### Your instructions:
The lines to extract begin at the one containing "Жительница штата" and run to the end of the listing; set them down exactly and alone.
┌──
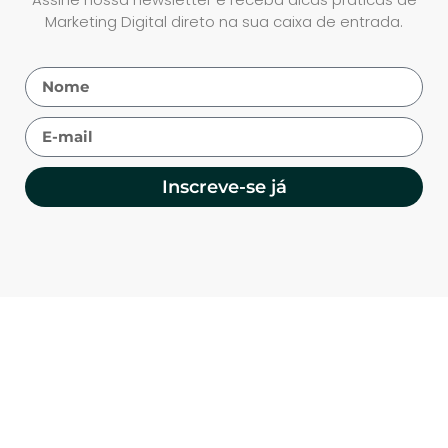
Marketing Digital direto na sua caixa de entrada.
Inscreve-se já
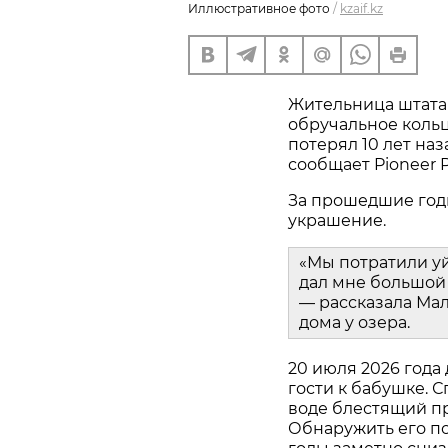
Иллюстративное фото
/
kzaif.kz
Жительница штата
обручальное кольц
потерял 10 лет наз
сообщает Pioneer P
За прошедшие год
украшение.
«Мы потратили у
дал мне большой 
— рассказала Мал
дома у озера.
20 июля 2026 года
гости к бабушке. С
воде блестящий пр
Обнаружить его пом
└──
### Exercise result:
Жительница штата
обручальное кольц
потерял 10 лет наз
сообщает Pioneer P
За прошедшие год
украшение.
«Мы потратили у
дал мне большой 
— рассказала Мал
дома у озера.
20 июля 2026 года
гости к бабушке. С
воде блестящий пр
Обнаружить его пом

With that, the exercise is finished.